Laura Hope vom Referat Internationales an der TU Dortmund koordiniert unter anderem die Auslandsaufenthalte in Südkorea. Sie meint, deutsche Studenten kommen in Korea besonders gut klar, weil Korea vergleichsweise westlich gestaltet ist und man auch mit Englisch sehr gut weiterkommt. “Korea und auch zum Teil Japan, das sind die zwei Länder, wohin die Studenten einfach immer wieder zurückgehen wollen. Ich würde am liebsten in Korea studieren, wenn ich noch einmal im Ausland studieren könnte”, sagt Laura Hope.

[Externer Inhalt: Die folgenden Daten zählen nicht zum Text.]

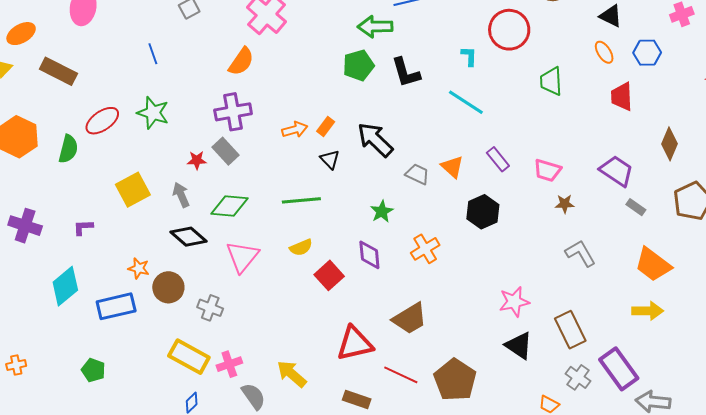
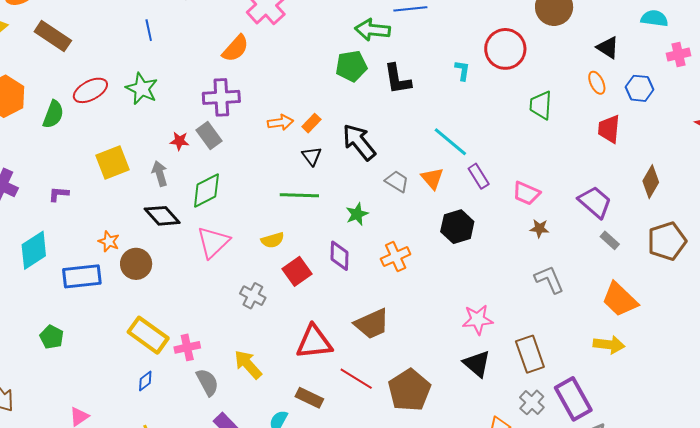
cyan line: (466, 102) -> (450, 142), moved
green line: (301, 200) -> (299, 195), moved
green diamond: (229, 206) -> (206, 190), turned -39
gray cross: (210, 308) -> (253, 296), moved

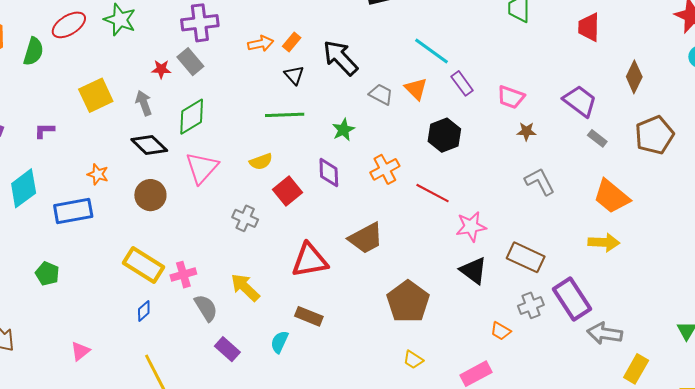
brown circle: (136, 264) -> (150, 195), moved
brown rectangle: (530, 354) -> (526, 257), turned -42
red line: (356, 379) -> (433, 193), moved
gray cross: (532, 402) -> (531, 305), turned 30

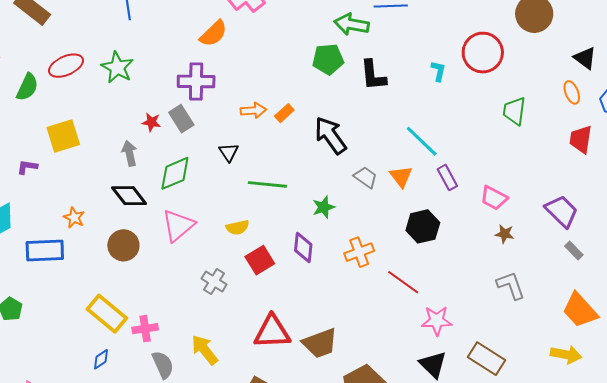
black triangle: (294, 75) -> (229, 152), moved
yellow square: (96, 95) -> (63, 136), moved
brown trapezoid: (366, 238) -> (320, 343), moved

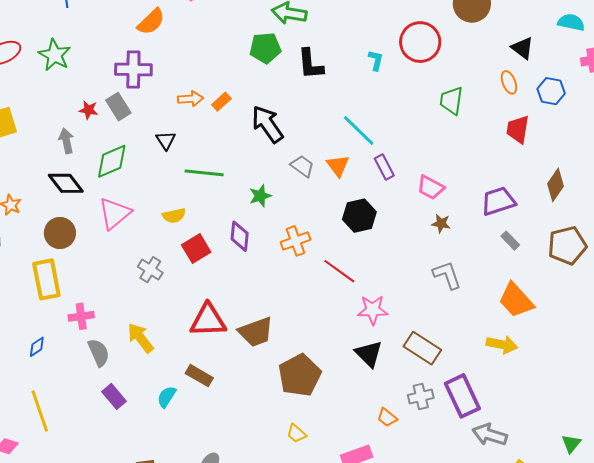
purple trapezoid: (562, 211) -> (498, 201), turned -63
yellow rectangle: (107, 314) -> (46, 279), moved, turned 39

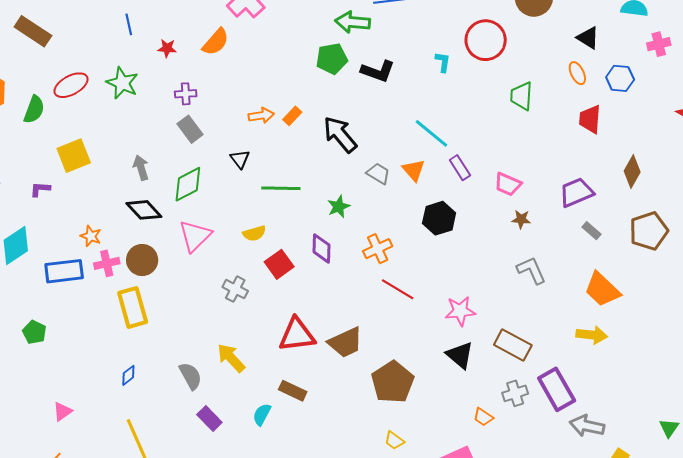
black L-shape: (310, 64) -> (378, 71), turned -60
purple cross: (133, 69) -> (186, 94), moved, size x0.6
red star: (89, 110) -> (167, 48), moved
red line: (339, 271) -> (398, 289), moved
pink cross: (81, 316) -> (107, 263), moved

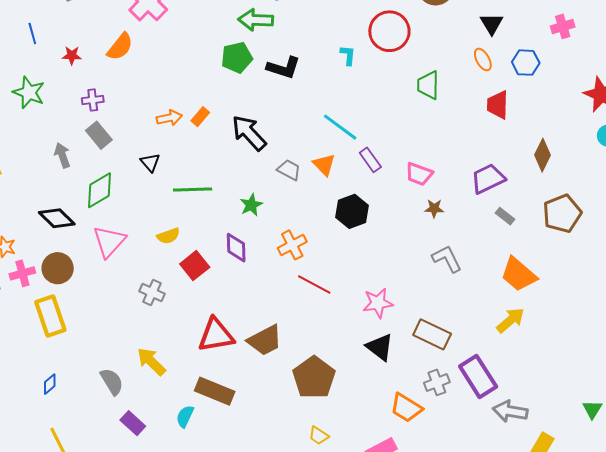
black triangle: (588, 38) -> (492, 24), turned 30
gray arrow: (141, 168) -> (62, 155), moved
yellow arrow: (592, 335) -> (510, 320), turned -44
brown rectangle: (293, 391) -> (215, 391), size x1.4
orange trapezoid: (483, 417) -> (406, 408), size x1.6

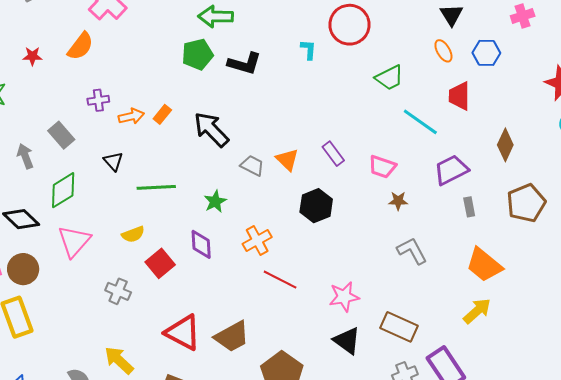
green trapezoid: (428, 85) -> (389, 78), turned -116
purple cross: (93, 100) -> (98, 100), moved
cyan line: (340, 127) -> (420, 122), moved
gray rectangle: (505, 216) -> (469, 207), turned 42
red triangle: (216, 335) -> (183, 332), turned 39

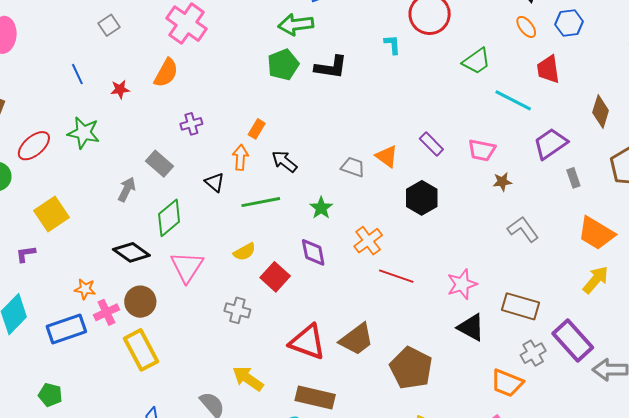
orange arrow: (131, 116) -> (240, 157), moved, turned -65
black arrow: (211, 129) -> (284, 161), moved, size x0.7
gray arrow: (25, 156) -> (127, 189), turned 55

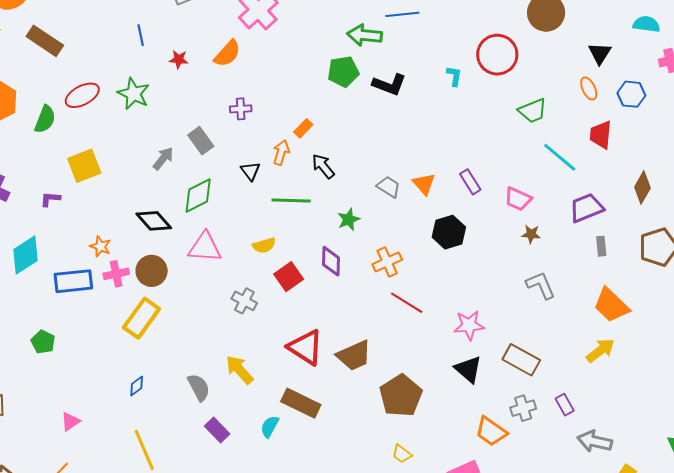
pink triangle: (187, 267) -> (205, 247), turned 48
purple rectangle: (573, 341) -> (565, 405), size x0.5
yellow rectangle: (141, 350) -> (141, 318), turned 51

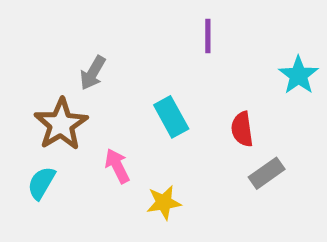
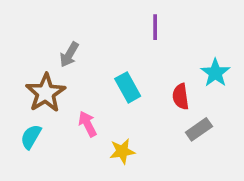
cyan star: (298, 75) -> (215, 73), moved

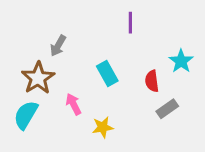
cyan semicircle: (31, 137) -> (26, 115), size x1.4

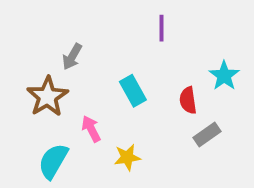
cyan semicircle: (26, 115) -> (53, 161), moved

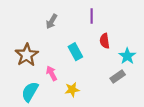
gray arrow: (72, 57) -> (52, 21), moved
cyan star: (224, 76) -> (127, 56), moved
red semicircle: (188, 100) -> (105, 41), moved

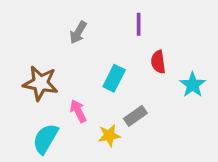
cyan rectangle: (75, 52) -> (114, 78), turned 56
brown star: (27, 55) -> (41, 83), turned -30
gray rectangle: (118, 77) -> (135, 116), moved

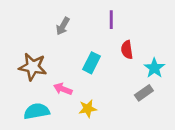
pink arrow: (78, 111) -> (63, 89), turned -42
gray rectangle: (135, 116) -> (144, 93), moved
cyan semicircle: (45, 139) -> (37, 111), turned 50

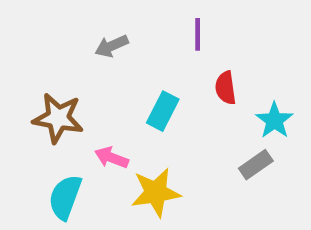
gray arrow: (63, 26) -> (112, 46), turned 36
yellow star: (88, 109) -> (156, 193), size x1.5
cyan semicircle: (37, 111) -> (65, 197), turned -60

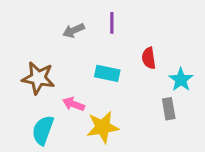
purple line: (198, 34) -> (112, 23), moved
cyan rectangle: (163, 111) -> (107, 73), turned 75
gray rectangle: (256, 165) -> (169, 109), turned -65

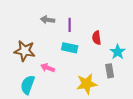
purple line: (112, 23) -> (70, 25), moved
gray arrow: (74, 30) -> (48, 20), turned 32
yellow star: (103, 127) -> (87, 84), moved

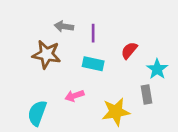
red semicircle: (97, 38) -> (129, 50), turned 48
brown star: (25, 51) -> (46, 54), moved
pink arrow: (48, 68) -> (74, 96), moved, turned -40

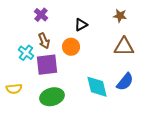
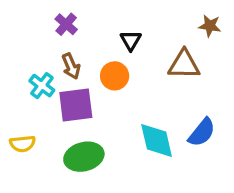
brown star: (120, 16) -> (210, 26), moved
black triangle: (81, 25) -> (131, 40), turned -32
brown triangle: (124, 47) -> (184, 65), moved

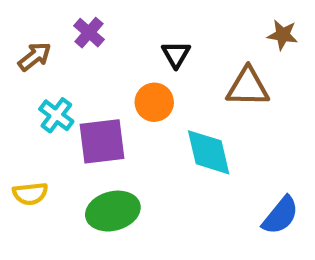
brown arrow: (71, 66) -> (35, 57), moved, turned -105
blue semicircle: (202, 132) -> (280, 215), moved
cyan diamond: (157, 140) -> (209, 152), moved

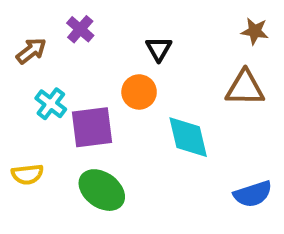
brown triangle: (248, 87) -> (245, 88), moved
green ellipse: (113, 211) -> (102, 190), turned 51
blue semicircle: (280, 215) -> (253, 194), turned 33

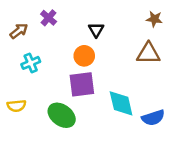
cyan cross: (51, 104) -> (31, 63), turned 30
purple square: (92, 127) -> (82, 84), moved
cyan diamond: (188, 137) -> (121, 103), moved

Darüber hinaus sei die Arbeitsethik in Korea der deutschen sehr ähnlich. Beide erledigen Arbeit “pünktlich und gewissenhaft”. Das gilt auch für die Studenten. “Alle Studenten, die nach Korea gehen, haben am Anfang ein bisschen Angst vor diesem Leistungsdruck, den sie einfach allgemein für asiatische Länder kennen. Das können die Studenten, die wiederkommen, nicht bestätigen.” Auch Nathalie hat trotz wöchentlicher Essays, Referaten und etlichen Seiten zum Lesen immer noch genug Zeit, in den vier Monaten ihres Auslandssemesters zu reisen.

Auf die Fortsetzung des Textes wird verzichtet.